Action item -
Write out all of the entries, matching the original exactly.

=== Extracted data ===

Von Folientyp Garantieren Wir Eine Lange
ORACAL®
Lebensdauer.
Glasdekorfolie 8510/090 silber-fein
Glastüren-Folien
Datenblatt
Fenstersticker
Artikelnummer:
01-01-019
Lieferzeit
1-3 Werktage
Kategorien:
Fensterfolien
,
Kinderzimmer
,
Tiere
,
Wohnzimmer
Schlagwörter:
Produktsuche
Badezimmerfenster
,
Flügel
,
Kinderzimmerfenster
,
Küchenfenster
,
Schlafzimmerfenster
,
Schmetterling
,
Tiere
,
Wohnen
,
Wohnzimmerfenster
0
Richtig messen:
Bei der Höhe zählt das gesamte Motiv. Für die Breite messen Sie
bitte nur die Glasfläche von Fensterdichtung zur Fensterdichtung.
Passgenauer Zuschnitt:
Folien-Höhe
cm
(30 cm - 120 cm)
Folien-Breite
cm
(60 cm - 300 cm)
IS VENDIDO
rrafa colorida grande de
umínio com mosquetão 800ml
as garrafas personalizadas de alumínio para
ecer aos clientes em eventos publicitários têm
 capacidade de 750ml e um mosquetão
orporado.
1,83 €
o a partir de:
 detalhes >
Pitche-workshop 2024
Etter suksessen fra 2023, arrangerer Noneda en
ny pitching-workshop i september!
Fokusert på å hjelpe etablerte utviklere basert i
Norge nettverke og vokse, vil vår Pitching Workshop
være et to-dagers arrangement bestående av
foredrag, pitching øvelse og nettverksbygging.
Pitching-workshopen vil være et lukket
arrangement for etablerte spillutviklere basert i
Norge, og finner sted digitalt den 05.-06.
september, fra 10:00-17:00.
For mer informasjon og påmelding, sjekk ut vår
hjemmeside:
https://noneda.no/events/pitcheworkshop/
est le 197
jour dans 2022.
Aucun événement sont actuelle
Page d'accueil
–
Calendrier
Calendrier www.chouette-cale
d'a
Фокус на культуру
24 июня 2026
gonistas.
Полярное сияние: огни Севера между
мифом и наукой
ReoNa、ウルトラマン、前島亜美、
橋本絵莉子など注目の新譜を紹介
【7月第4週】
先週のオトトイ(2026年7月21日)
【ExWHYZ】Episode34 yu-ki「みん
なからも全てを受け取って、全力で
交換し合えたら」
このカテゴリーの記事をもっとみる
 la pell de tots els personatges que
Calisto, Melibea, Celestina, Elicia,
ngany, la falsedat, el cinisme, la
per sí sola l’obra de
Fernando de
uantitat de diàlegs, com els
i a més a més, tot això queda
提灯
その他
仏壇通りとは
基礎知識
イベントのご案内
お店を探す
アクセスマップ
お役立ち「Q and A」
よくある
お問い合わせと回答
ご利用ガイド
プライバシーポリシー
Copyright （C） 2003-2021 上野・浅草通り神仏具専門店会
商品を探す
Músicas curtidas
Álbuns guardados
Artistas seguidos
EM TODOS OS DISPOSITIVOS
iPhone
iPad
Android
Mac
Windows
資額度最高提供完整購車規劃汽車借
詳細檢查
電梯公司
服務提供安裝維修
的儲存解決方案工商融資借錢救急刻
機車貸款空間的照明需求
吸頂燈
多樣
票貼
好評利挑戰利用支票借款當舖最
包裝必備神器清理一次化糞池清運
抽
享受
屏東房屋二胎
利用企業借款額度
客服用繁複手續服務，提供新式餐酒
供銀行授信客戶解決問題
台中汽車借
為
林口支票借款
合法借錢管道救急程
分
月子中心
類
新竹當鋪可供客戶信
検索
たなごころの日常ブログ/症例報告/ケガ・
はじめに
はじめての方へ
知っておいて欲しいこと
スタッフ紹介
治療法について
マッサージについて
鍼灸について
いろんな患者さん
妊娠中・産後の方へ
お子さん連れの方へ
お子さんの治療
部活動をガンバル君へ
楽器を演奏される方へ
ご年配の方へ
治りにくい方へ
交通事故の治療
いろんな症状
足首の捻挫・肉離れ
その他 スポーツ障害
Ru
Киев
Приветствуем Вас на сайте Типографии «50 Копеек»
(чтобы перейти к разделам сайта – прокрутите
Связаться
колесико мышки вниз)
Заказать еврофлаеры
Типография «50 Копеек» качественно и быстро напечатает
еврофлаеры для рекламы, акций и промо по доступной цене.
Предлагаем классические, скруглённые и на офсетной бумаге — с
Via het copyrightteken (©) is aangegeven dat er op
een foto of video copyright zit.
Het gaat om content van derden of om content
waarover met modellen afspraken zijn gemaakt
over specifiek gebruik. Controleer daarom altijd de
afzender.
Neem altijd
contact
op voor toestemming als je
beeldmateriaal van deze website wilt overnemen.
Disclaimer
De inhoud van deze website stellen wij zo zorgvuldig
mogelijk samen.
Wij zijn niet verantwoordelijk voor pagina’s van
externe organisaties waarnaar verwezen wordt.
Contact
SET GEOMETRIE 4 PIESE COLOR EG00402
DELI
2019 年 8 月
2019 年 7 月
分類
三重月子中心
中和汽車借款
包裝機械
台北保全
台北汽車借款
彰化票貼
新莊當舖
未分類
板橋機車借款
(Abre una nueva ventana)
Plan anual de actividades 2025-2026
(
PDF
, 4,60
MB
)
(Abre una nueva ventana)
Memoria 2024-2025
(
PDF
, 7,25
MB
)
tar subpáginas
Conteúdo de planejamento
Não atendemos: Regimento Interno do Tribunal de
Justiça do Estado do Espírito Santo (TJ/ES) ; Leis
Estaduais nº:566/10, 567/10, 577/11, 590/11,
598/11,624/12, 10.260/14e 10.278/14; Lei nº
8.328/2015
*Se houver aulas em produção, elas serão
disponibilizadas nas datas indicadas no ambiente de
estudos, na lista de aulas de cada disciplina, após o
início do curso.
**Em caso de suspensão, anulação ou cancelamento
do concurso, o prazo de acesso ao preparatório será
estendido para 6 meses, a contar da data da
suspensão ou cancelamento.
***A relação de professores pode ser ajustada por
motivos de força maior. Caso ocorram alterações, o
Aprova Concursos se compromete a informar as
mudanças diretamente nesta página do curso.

===

Answer for the task -
Von Folientyp Garantieren Wir Eine Lange
ORACAL®
Lebensdauer.
Glasdekorfolie 8510/090 silber-fein
Glastüren-Folien
Datenblatt
Fenstersticker
Artikelnummer:
01-01-019
Lieferzeit
1-3 Werktage
Kategorien:
Fensterfolien
,
Kinderzimmer
,
Tiere
,
Wohnzimmer
Schlagwörter:
Produktsuche
Badezimmerfenster
,
Flügel
,
Kinderzimmerfenster
,
Küchenfenster
,
Schlafzimmerfenster
,
Schmetterling
,
Tiere
,
Wohnen
,
Wohnzimmerfenster
0
Richtig messen:
Bei der Höhe zählt das gesamte Motiv. Für die Breite messen Sie
bitte nur die Glasfläche von Fensterdichtung zur Fensterdichtung.
Passgenauer Zuschnitt:
Folien-Höhe
cm
(30 cm - 120 cm)
Folien-Breite
cm
(60 cm - 300 cm)
IS VENDIDO
rrafa colorida grande de
umínio com mosquetão 800ml
as garrafas personalizadas de alumínio para
ecer aos clientes em eventos publicitários têm
 capacidade de 750ml e um mosquetão
orporado.
1,83 €
o a partir de:
 detalhes >
Pitche-workshop 2024
Etter suksessen fra 2023, arrangerer Noneda en
ny pitching-workshop i september!
Fokusert på å hjelpe etablerte utviklere basert i
Norge nettverke og vokse, vil vår Pitching Workshop
være et to-dagers arrangement bestående av
foredrag, pitching øvelse og nettverksbygging.
Pitching-workshopen vil være et lukket
arrangement for etablerte spillutviklere basert i
Norge, og finner sted digitalt den 05.-06.
september, fra 10:00-17:00.
For mer informasjon og påmelding, sjekk ut vår
hjemmeside:
https://noneda.no/events/pitcheworkshop/
est le 197
jour dans 2022.
Aucun événement sont actuelle
Page d'accueil
–
Calendrier
Calendrier www.chouette-cale
d'a
Фокус на культуру
24 июня 2026
gonistas.
Полярное сияние: огни Севера между
мифом и наукой
ReoNa、ウルトラマン、前島亜美、
橋本絵莉子など注目の新譜を紹介
【7月第4週】
先週のオトトイ(2026年7月21日)
【ExWHYZ】Episode34 yu-ki「みん
なからも全てを受け取って、全力で
交換し合えたら」
このカテゴリーの記事をもっとみる
 la pell de tots els personatges que
Calisto, Melibea, Celestina, Elicia,
ngany, la falsedat, el cinisme, la
per sí sola l’obra de
Fernando de
uantitat de diàlegs, com els
i a més a més, tot això queda
提灯
その他
仏壇通りとは
基礎知識
イベントのご案内
お店を探す
アクセスマップ
お役立ち「Q and A」
よくある
お問い合わせと回答
ご利用ガイド
プライバシーポリシー
Copyright （C） 2003-2021 上野・浅草通り神仏具専門店会
商品を探す
Músicas curtidas
Álbuns guardados
Artistas seguidos
EM TODOS OS DISPOSITIVOS
iPhone
iPad
Android
Mac
Windows
資額度最高提供完整購車規劃汽車借
詳細檢查
電梯公司
服務提供安裝維修
的儲存解決方案工商融資借錢救急刻
機車貸款空間的照明需求
吸頂燈
多樣
票貼
好評利挑戰利用支票借款當舖最
包裝必備神器清理一次化糞池清運
抽
享受
屏東房屋二胎
利用企業借款額度
客服用繁複手續服務，提供新式餐酒
供銀行授信客戶解決問題
台中汽車借
為
林口支票借款
合法借錢管道救急程
分
月子中心
類
新竹當鋪可供客戶信
検索
たなごころの日常ブログ/症例報告/ケガ・
はじめに
はじめての方へ
知っておいて欲しいこと
スタッフ紹介
治療法について
マッサージについて
鍼灸について
いろんな患者さん
妊娠中・産後の方へ
お子さん連れの方へ
お子さんの治療
部活動をガンバル君へ
楽器を演奏される方へ
ご年配の方へ
治りにくい方へ
交通事故の治療
いろんな症状
足首の捻挫・肉離れ
その他 スポーツ障害
Ru
Киев
Приветствуем Вас на сайте Типографии «50 Копеек»
(чтобы перейти к разделам сайта – прокрутите
Связаться
колесико мышки вниз)
Заказать еврофлаеры
Типография «50 Копеек» качественно и быстро напечатает
еврофлаеры для рекламы, акций и промо по доступной цене.
Предлагаем классические, скруглённые и на офсетной бумаге — с
Via het copyrightteken (©) is aangegeven dat er op
een foto of video copyright zit.
Het gaat om content van derden of om content
waarover met modellen afspraken zijn gemaakt
over specifiek gebruik. Controleer daarom altijd de
afzender.
Neem altijd
contact
op voor toestemming als je
beeldmateriaal van deze website wilt overnemen.
Disclaimer
De inhoud van deze website stellen wij zo zorgvuldig
mogelijk samen.
Wij zijn niet verantwoordelijk voor pagina’s van
externe organisaties waarnaar verwezen wordt.
Contact
SET GEOMETRIE 4 PIESE COLOR EG00402
DELI
2019 年 8 月
2019 年 7 月
分類
三重月子中心
中和汽車借款
包裝機械
台北保全
台北汽車借款
彰化票貼
新莊當舖
未分類
板橋機車借款
(Abre una nueva ventana)
Plan anual de actividades 2025-2026
(
PDF
, 4,60
MB
)
(Abre una nueva ventana)
Memoria 2024-2025
(
PDF
, 7,25
MB
)
tar subpáginas
Conteúdo de planejamento
Não atendemos: Regimento Interno do Tribunal de
Justiça do Estado do Espírito Santo (TJ/ES) ; Leis
Estaduais nº:566/10, 567/10, 577/11, 590/11,
598/11,624/12, 10.260/14e 10.278/14; Lei nº
8.328/2015
*Se houver aulas em produção, elas serão
disponibilizadas nas datas indicadas no ambiente de
estudos, na lista de aulas de cada disciplina, após o
início do curso.
**Em caso de suspensão, anulação ou cancelamento
do concurso, o prazo de acesso ao preparatório será
estendido para 6 meses, a contar da data da
suspensão ou cancelamento.
***A relação de professores pode ser ajustada por
motivos de força maior. Caso ocorram alterações, o
Aprova Concursos se compromete a informar as
mudanças diretamente nesta página do curso.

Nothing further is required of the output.